Consumi consapevoli e diete green
Anche nei consumi quotidiani si riflette la ricerca di lentezza e qualità: gli italiani puntano su prodotti più sostenibili. In campo alimentare un Rapporto Coop 2024 rileva che il 66% dei consumatori privilegia cibi sani e tradizionali, con +31% di italiani che aumentano il consumo di verdura e +28% di frutta. Parallelamente, l’agricoltura biologica fa registrare numeri record: nel 2024 la superficie agricola bio italiana ha superato il 20% del totale e i consumi interni di prodotti bio hanno raggiunto quasi 4 miliardi di euro. Anche l’abbigliamento riflette la new slow attitude: un’indagine Ipsos del 2024 segnala che il 74% degli italiani si dichiara interessato a una moda più rispettosa dell’ambiente, senza divari generazionali, e la Generazione Z guida il boom del second hand (il 26% dei giovani acquista abitualmente capi usati).
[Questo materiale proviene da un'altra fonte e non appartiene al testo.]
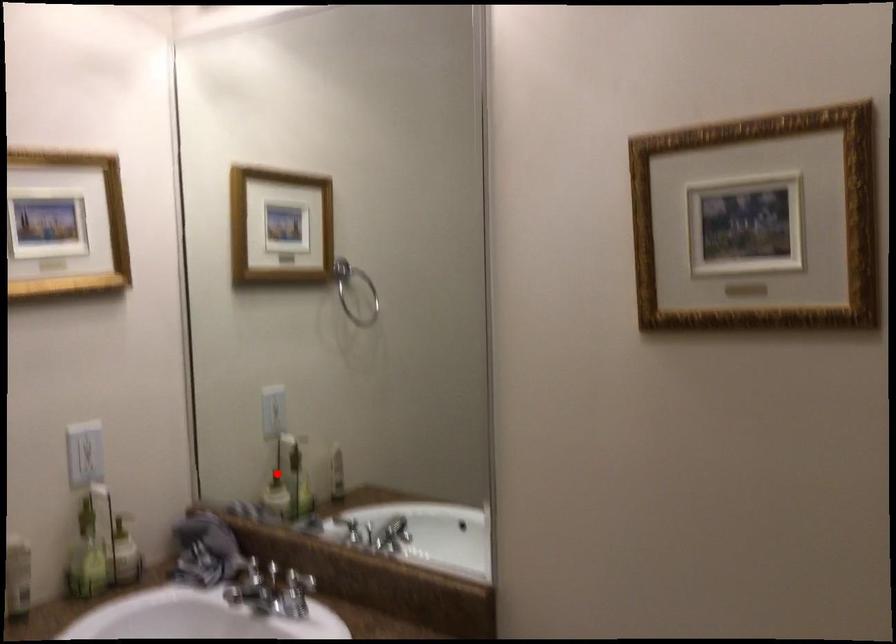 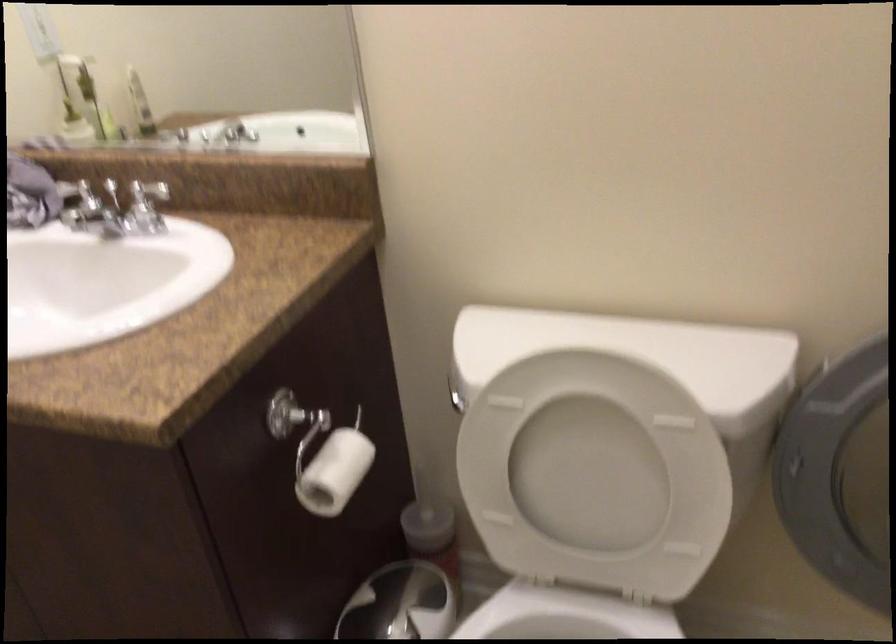 Where in the second image is the point corresponding to the highlighted location from the first image?

(70, 111)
In sintesi, sia a tavola sia nel guardaroba la scelta “consapevole” si sta affermando come parte di uno stile di vita votato alla sostenibilità e al benessere.
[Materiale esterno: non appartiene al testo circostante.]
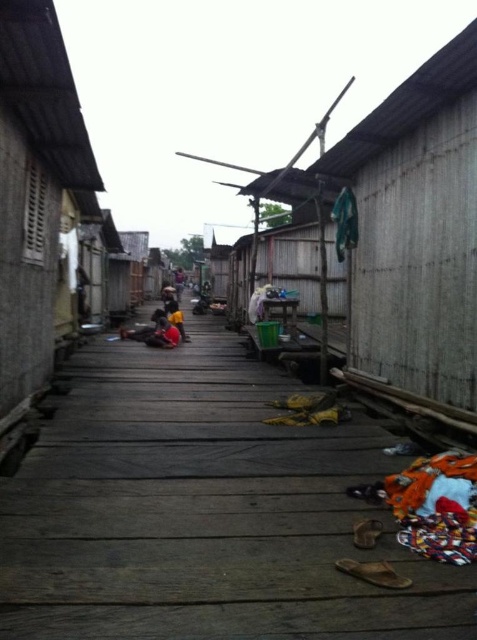 You are a delivery person trying to navigate a narrow wooden walkway. You see the wooden planks at center and the dark blue fabric at center. Which object is located to the right of the other?

The wooden planks at center is positioned on the right side of dark blue fabric at center, so the wooden planks at center is to the right of the dark blue fabric at center.

You are a delivery person trying to place a large box on the walkway between the dark brown leather jacket at center and the dark brown fabric at center. Can you fit the box if it is wider than both objects?

The dark brown leather jacket at center is wider than the dark brown fabric at center. Since the box is wider than both, it will not fit between them as the space between the two objects is narrower than the box. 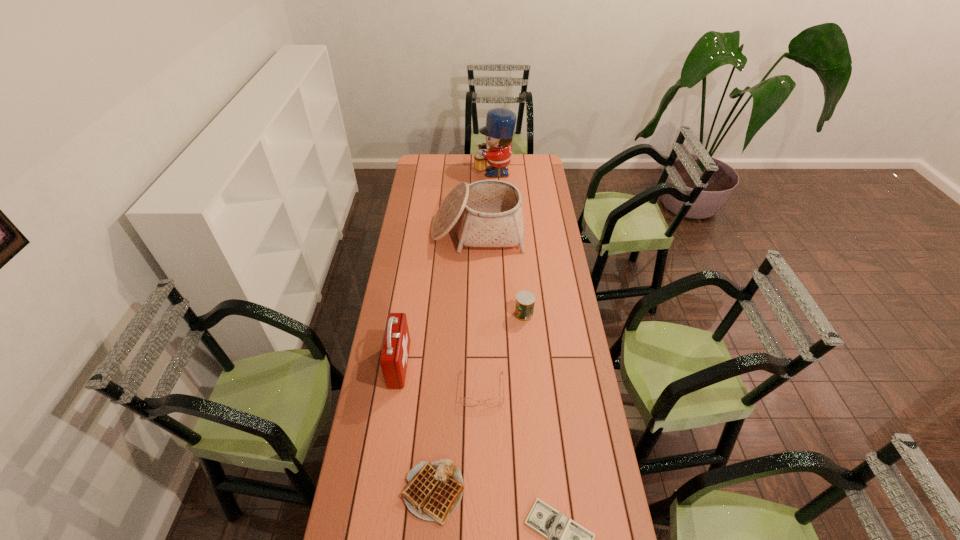 Identify which object is the third nearest to the third farthest object. Please provide its 2D coordinates. Your answer should be formatted as a tuple, i.e. [(x, y)], where the tuple contains the x and y coordinates of a point satisfying the conditions above.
Strumenti per gestire stress e ansia da prestazione
Le nuove generazioni ricorrono a un vero e proprio kit di contromisure psicologiche. Pratiche come la meditazione e lo yoga diventano sempre più diffuse: circa il 15% degli italiani medita regolarmente, utilizzando tecniche di consapevolezza per gestire ansia e iperattivismo mentale. Cresce anche l’attenzione al supporto psicologico professionale: il 42% degli italiani considera la terapia uno strumento essenziale per il benessere emotivo, sebbene il 57% segnali il costo come ostacolo principale. Per aggirare questa barriera, sempre più psicologi offrono sedute online: il 71% degli specialisti osserva infatti che la modalità telematica sta abbattendo barriere geografiche e agevolando i giovani nell’accesso alle cure. Infine molti under 30 sperimentano anche “sperimentazioni pratiche” di disconnessione: uno studio recente dimostra che una settimana senza social network può ridurre i sintomi d’ansia e depressione (rispettivamente del 16% e del 25%). Tra meditazione, psicoterapia digitale e pause offline, i giovani italiani mettono in campo strategie concrete per difendersi dall’iperstimolazione e dall’ansia da prestazione.
In definitiva, il movimento dello Slow Living, dall’alimentazione mindful alle pause dai dispositivi, non sembra più un vezzo da pochi: i dati mostrano come sia entrato nelle scelte di un’ampia fetta della popolazione italiana. Rallentare non è più riservato a un’élite: per molti si configura piuttosto come una necessità condivisa per preservare la propria salute mentale e ritrovare serenità.